Thursday, July 14, 2011

Casual or Formal Dining

Which dining atmosphere do you prefer, casual or elegant?  More and more our culture is leaning toward laid-back, not stuffy.  But, stop and think about it.  Which tastes better, a steak at Texas Roadhouse or one served on linen at The Capital Grille?  At home, because we don't toss peanut shells on the floor nor do we serve many meals on a starched tablecloth, it is preferable to hit a balance between formal and informal.  

Marcus and Anna accomplished this by mixing contemporary with traditional furnishings, casual with dressy finishes.  
Starting with the floor, they chose a jute honeycomb patterned rug from West Elm (  Juxtaposed to this casual floor covering, Anna hung white floor to ceiling drapes from Pottery Barn.  The formality of full length window coverings was taken down a notch by choosing linen rather than silk and grommets rather than traditional pleating. (Curtain rods are from Restoration Hardware.)

In the center of the dining room is a formal, oval table but six mismatched chairs.  The host and hostess chairs are high-gloss white, contemporary chairs from Brocade Home (, and side chairs are canned, hand-painted antiques purchased at Stoudt's Black Angus Antique Mall in Adamstown, Pennsylvania.  

The mix of antique and contemporary continues with the dining table which was left in the room by the previous owners. Yellowed with age, the table was tired looking and might have been carried to the street, if there had been a replacement. However, because it was the only option, we went to work.  Lacquer stripper, lots of elbow grease, and a white glaze transformed the duckling into a swan. Imagine our surprise when we discovered the Kindel label on the under side of the table skirting and brass rings on the table legs! Now the traditional table with updated finish sits comfortably center stage.  Finally, placemats set a casual tone next to a William Yeoward crystal globe which adds some glam.  
Prior to its facelift, the dining room seemed teeny. A door closed the small room from the entry, and the previous owners had a large hutch on the wall (visible from the kitchen).  As a consequence, the room appeared to be minuscule.

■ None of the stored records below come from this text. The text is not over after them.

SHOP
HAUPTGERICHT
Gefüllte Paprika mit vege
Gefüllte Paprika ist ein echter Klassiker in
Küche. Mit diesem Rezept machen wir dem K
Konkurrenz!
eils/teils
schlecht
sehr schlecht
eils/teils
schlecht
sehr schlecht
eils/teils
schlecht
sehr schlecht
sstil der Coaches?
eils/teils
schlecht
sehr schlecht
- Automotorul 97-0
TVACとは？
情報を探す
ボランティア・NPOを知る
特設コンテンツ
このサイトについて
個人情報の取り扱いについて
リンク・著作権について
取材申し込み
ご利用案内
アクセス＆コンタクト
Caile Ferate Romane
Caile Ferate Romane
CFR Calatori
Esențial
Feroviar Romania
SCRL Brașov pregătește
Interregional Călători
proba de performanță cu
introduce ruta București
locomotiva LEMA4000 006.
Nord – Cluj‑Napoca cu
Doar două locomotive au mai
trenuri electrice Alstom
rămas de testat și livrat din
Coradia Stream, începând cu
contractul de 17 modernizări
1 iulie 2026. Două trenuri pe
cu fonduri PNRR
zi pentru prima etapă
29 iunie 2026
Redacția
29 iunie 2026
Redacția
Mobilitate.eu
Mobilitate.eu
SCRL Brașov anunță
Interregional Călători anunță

The door from the entry was removed, and Marcus' and Anna's open sideboard visually added two feet to the room.
Atop the antique chinese sideboard sits an old gilded mirror between a pair of contemporary Simon Pearce square vases.  The distinct lines of the cane sticks also add a fresh twist.  

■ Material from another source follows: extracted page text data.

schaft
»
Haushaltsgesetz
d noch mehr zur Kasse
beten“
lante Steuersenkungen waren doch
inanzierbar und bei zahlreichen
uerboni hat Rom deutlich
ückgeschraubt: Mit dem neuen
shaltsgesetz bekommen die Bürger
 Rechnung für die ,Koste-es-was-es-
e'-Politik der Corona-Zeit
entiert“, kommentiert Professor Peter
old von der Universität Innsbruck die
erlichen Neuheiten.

The mix of old and new is repeated again in the weathered brass chandelier which puts a contemporary spin on a traditional shape (Circa lighting).

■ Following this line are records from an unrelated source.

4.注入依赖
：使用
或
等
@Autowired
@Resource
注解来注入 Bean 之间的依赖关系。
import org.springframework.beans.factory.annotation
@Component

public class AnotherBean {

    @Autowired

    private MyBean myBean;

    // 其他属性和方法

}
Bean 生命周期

The final coup is tucked into the corner of the room where a very deep cupboard takes advantage of space beneath the stairs.  Previously, this cupboard had wooden country pulls on the drawers, was too deep to be left open, but lacked doors.  Upon inspection, we noticed evidence of doors formerly covering the shelves.  What a pleasant surprise to find the old doors hidden beneath a stack of window screens in the basement furnace room!  Given a coat of paint and contemporary crystal pulls, this quirky old cabinet now fits perfectly in the room.
I don't know about you, but I think this room is ideal for breaking bread day-to-day or on a holiday. Dress it up; dress it down--it works for steaks anyway you prefer them.